Now, we'll check the given equation of the ellipse. We notice that the larger of the values a and b is 25 and it is the denominator of x fraction, therefore the major axis of the ellipse is horizontal.
In our case, the center of ellipse is C(1 , -3).
To determine the horizontal vertices of the ellipse, we'll add and subtract 5 from x value: A(6 , -3) and A'(-4 , -3).
To determine the vertical vertices of the ellipse, we'll add and subtract 3 from x value: B(1 , 0) and B'(1 , -6).
Since a = 5 and b = 3, we'll determine the lengths of the major and minor axis.

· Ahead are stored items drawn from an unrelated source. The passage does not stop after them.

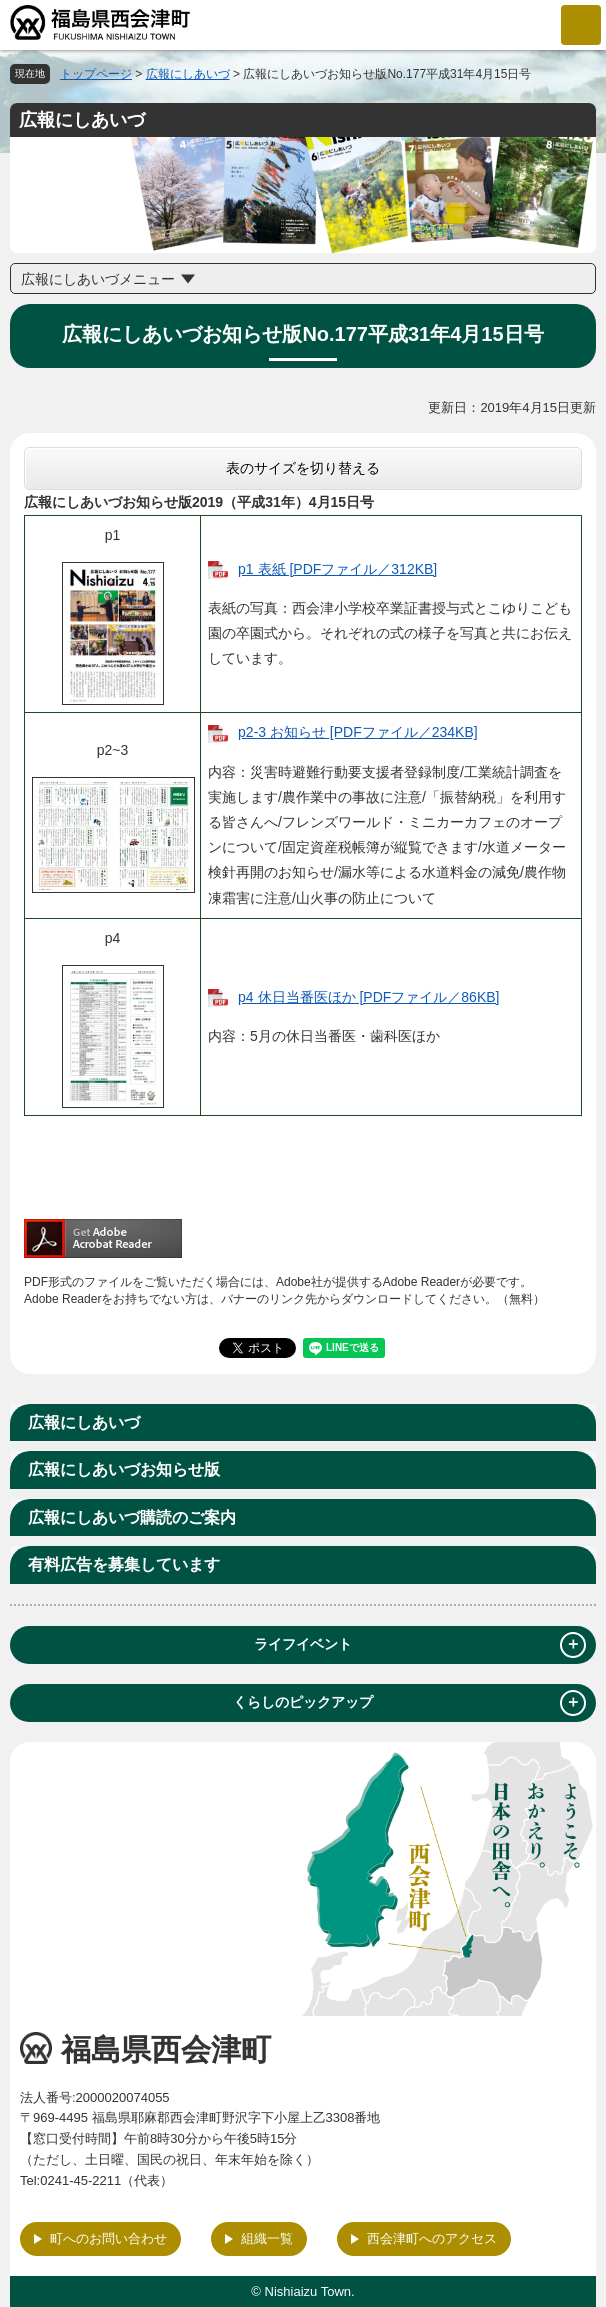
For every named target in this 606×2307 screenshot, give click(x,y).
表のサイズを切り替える (303, 468)
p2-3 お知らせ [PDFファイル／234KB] (358, 732)
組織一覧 (267, 2238)
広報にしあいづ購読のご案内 (132, 1517)
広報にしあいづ (188, 74)
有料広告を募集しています (124, 1564)
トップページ (96, 74)
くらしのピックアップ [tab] (409, 1703)
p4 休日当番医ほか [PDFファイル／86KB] (368, 997)
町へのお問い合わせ (108, 2238)
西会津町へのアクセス (432, 2238)
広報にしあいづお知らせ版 (124, 1469)
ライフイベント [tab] (420, 1645)
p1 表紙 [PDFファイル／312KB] (337, 569)
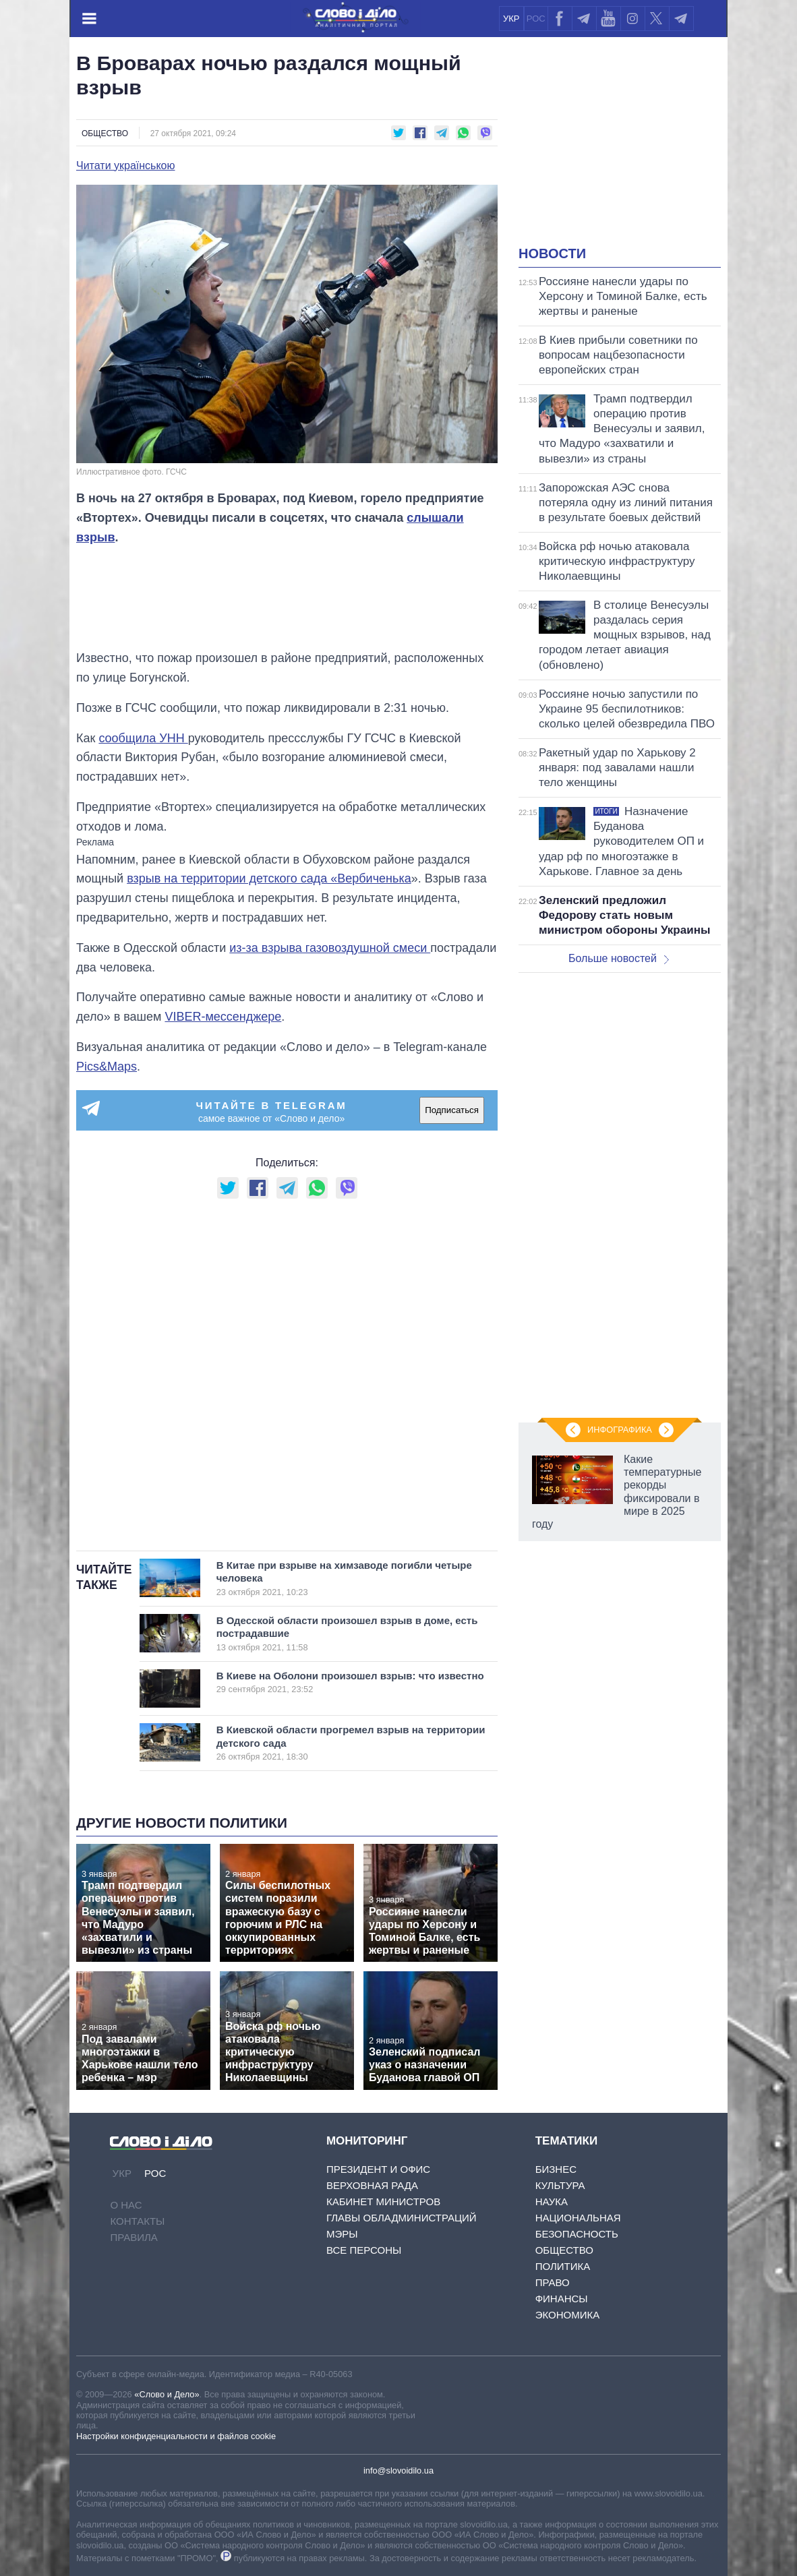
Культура (560, 2185)
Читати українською (125, 165)
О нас (126, 2205)
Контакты (137, 2221)
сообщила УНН (142, 738)
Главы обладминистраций (401, 2217)
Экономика (567, 2314)
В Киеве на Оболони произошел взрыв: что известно (350, 1682)
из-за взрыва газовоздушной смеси (329, 948)
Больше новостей (618, 958)
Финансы (561, 2298)
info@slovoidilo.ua (398, 2470)
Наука (551, 2201)
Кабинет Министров (383, 2201)
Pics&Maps (106, 1066)
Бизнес (556, 2169)
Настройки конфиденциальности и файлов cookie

The major axis length is given by 2a = 2*5 = 10
The minor axis length is given by 2b = 2*3 = 6
To find the coordinates of the foci, we need to determine the value of c first.
c = sqrt(a^2 - b^2)
c = sqrt(25 - 9)
c = sqrt16
c = +/-4
Now, we'll determine the foci adding and subtracting 4 from x value, since the foci are located on the major axis, that is x axis, in this case.
The coordinates of the foci are: F(5,-3) and F'(-3 , -3).
The center of ellipse: C(1 , -3). The vertices of ellipse: A(6 , -3), A'(-4 , -3), B(1 , 0) and B'(1 , -6). The coordinates of the foci are: F(5,-3) and F'(-3 , -3). The lengths of the major and minor axis: 2a=10 and 2b=6.